秋の彼岸

彼岸花彼岸といえば先祖祭、墓参り。仏教色をともなって説明されることも多いが、インドや中国にはない日本だけの行事であるらしい。

大和言葉で、春・夏・秋・冬のうち、冬(ふゆ)という言葉が最も新しく、古今集の時代でも「冬の歌」とされるものはわづかで、しかも雪と梅が同時に詠まれたりするような歌が多い。これは冬という季節の分類の観念が新しいものだからだろうと池田弥三郎氏が述べていた。
秋の稔りを祝う新嘗祭は旧暦11月で四季の冬に当り、新穀を神に捧げてのち、神から戴く来年のいのちのようなものが「みたまのふゆ」といわれ恩頼と書いてそう読ませる。
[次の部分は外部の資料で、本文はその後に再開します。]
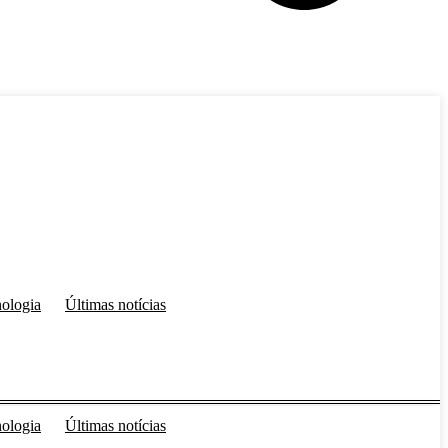
ologia
Últimas notícias
ologia
Últimas notícias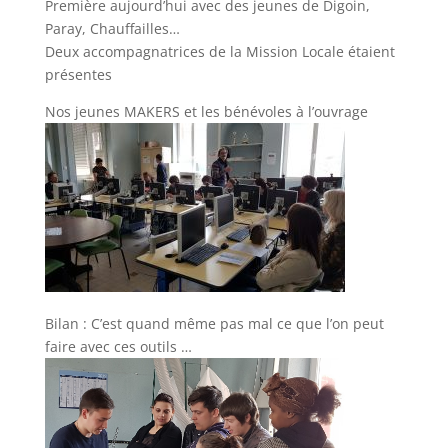
Première aujourd’hui avec des jeunes de Digoin,
Paray, Chauffailles…
Deux accompagnatrices de la Mission Locale étaient
présentes
Nos jeunes MAKERS et les bénévoles à l’ouvrage
Bilan : C’est quand même pas mal ce que l’on peut
faire avec ces outils …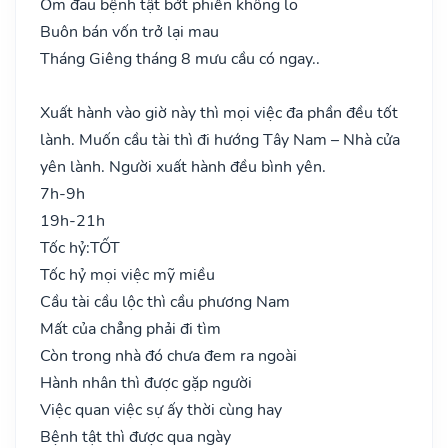
Ốm đau bệnh tật bớt phiền không lo
Buôn bán vốn trở lại mau
Tháng Giêng tháng 8 mưu cầu có ngay..
Xuất hành vào giờ này thì mọi việc đa phần đều tốt
lành. Muốn cầu tài thì đi hướng Tây Nam – Nhà cửa
yên lành. Người xuất hành đều bình yên.
7h-9h
19h-21h
Tốc hỷ:
TỐT
Tốc hỷ mọi việc mỹ miều
Cầu tài cầu lộc thì cầu phương Nam
Mất của chẳng phải đi tìm
Còn trong nhà đó chưa đem ra ngoài
Hành nhân thì được gặp người
Việc quan việc sự ấy thời cùng hay
Bệnh tật thì được qua ngày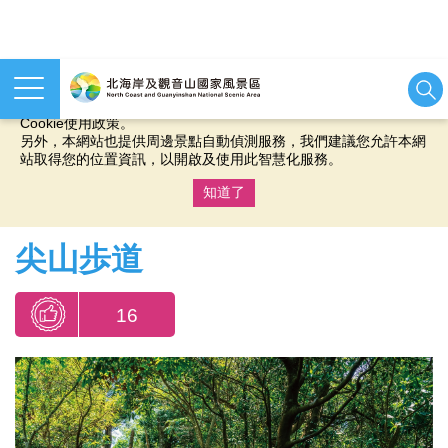
本網站使用cookies等相關技術以持續優化網站服務，並有助於為
您提供更佳的體驗，當您繼續使用本網站即表示您同意我們的
Cookie使用政策。
另外，本網站也提供周邊景點自動偵測服務，我們建議您允許本網
站取得您的位置資訊，以開啟及使用此智慧化服務。
知道了
:::
尖山歩道
16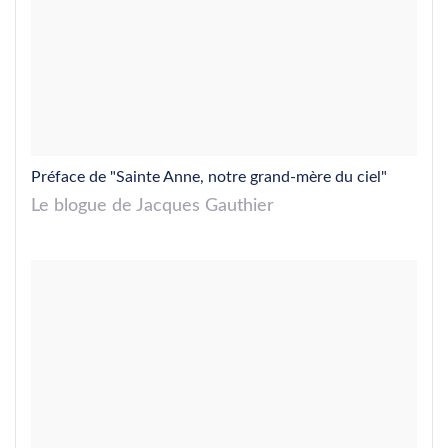
Préface de "Sainte Anne, notre grand-mère du ciel"
Le blogue de Jacques Gauthier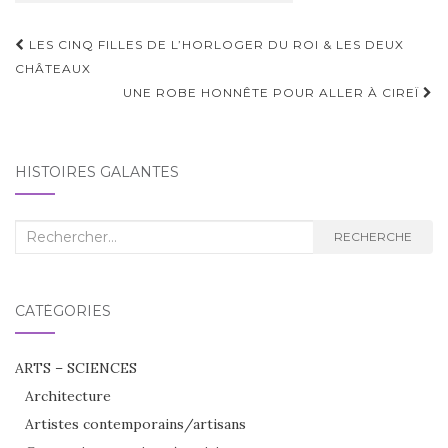
Navigation
LES CINQ FILLES DE L’HORLOGER DU ROI & LES DEUX
d'article
CHÂTEAUX
UNE ROBE HONNÊTE POUR ALLER À CIREÏ
HISTOIRES GALANTES
Recherche
RECHERCHE
:
CATÉGORIES
ARTS – SCIENCES
Architecture
Artistes contemporains/artisans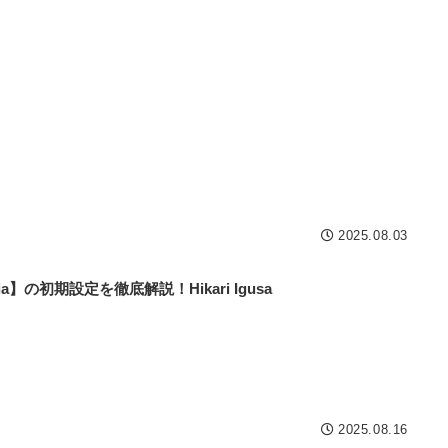
2025.08.03
a】の初期設定を徹底解説！Hikari Igusa
2025.08.16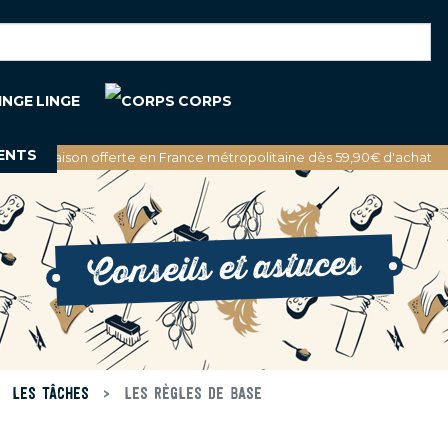
LINGE
CORPS
ENTS
🚚 Livraison offerte en France métropolitaine dès 59,90€ d'achat
Conseils et astuces
LES TÂCHES
LES RÈGLES DE BASE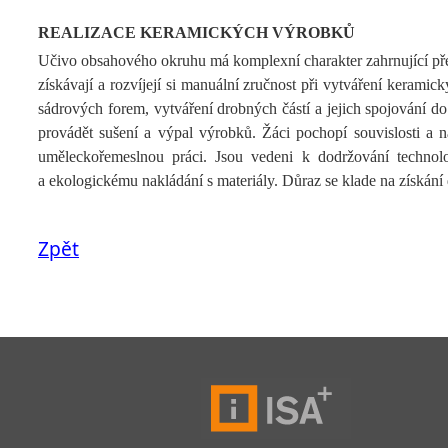
REALIZACE KERAMICKÝCH VÝROBKŮ
Učivo obsahového okruhu má komplexní charakter zahrnující př
získávají a rozvíjejí si manuální zručnost při vytváření kerami
sádrových forem, vytváření drobných částí a jejich spojování 
provádět sušení a výpal výrobků. Žáci pochopí souvislosti a ná
uměleckořemeslnou práci. Jsou vedeni k dodržování technol
a ekologickému nakládání s materiály. Důraz se klade na získání 
Zpět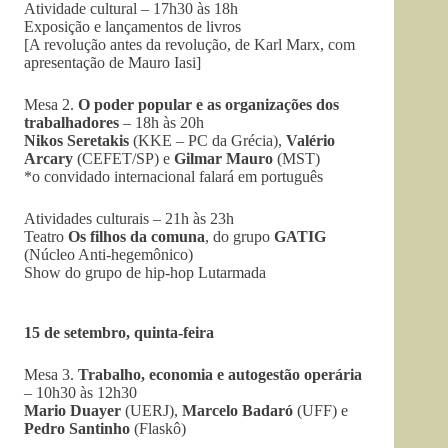
Atividade cultural – 17h30 às 18h
Exposição e lançamentos de livros
[A revolução antes da revolução, de Karl Marx, com
apresentação de Mauro Iasi]
Mesa 2.
O poder popular e as organizações dos
trabalhadores
– 18h às 20h
Nikos Seretakis
(KKE – PC da Grécia),
Valério
Arcary
(CEFET/SP) e
Gilmar Mauro
(MST)
*o convidado internacional falará em português
Atividades culturais – 21h às 23h
Teatro
Os filhos da comuna
, do grupo
GATIG
(Núcleo Anti-hegemônico)
Show do grupo de hip-hop Lutarmada
15 de setembro, quinta-feira
Mesa 3.
Trabalho, economia e autogestão operária
– 10h30 às 12h30
Mario Duayer
(UERJ),
Marcelo Badaró
(UFF) e
Pedro Santinho
(Flaskô)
「みたまのふゆ」は秋から春を迎えるために必要なものだったのだが、これが冬の語源だという説もある。

それはともかく、夏(なつ)という言葉も次に新しく、はるか古代には、春と秋、という二つが交互にやってくるという観念だったらしい。そして二つの替わり目の行事が、盆と正月である。
そして春と秋のそれぞれの中の中心となる行事があった。現代の神社の祭礼で春祭りと秋祭りを重視するのはそれを伝えているのだろう。
あるいは春分・秋分のころに、自然を尊び、祖霊に感謝することが行なわれ、それが仏教の知識と習合して彼岸の行事になったらしい。自然を尊ぶとは、太陽を中心とした自然の恵みに対してであり、日を拝むことから、日拝み→ヒヲガミ→ヒガンという語源説まである(日に願をかけるというのもある)。ともかく、太陽が真東から昇り真西に沈むころに、日に向かって拝む行事がさまざまあったということである。

昭和23年の「国民の祝日に関する法律」では、
 春分の日は「自然をたたえ、生物をいつくしむ日」、
 秋分の日は「祖先をうやまい、なくなった人々をしのぶ日」
と規定されている。
しかし現在では「自然をたたえ、生物をいつくしむ日」であるという意識はかなり薄れてしまって、先祖祭一色になっているようなところがある。けれども60年近く前のころは、そうではなかったのだろう。五、六十年単位でも人々の意識はこの程度には変ってしまうものなのである。この法律では、春分の日と秋分の日の趣旨が好対照に説かれているが、当時はそのような傾向があったのかもしれない。しかし自然を讃え、祖先を敬うことは、春秋共通のことであったらしいのである。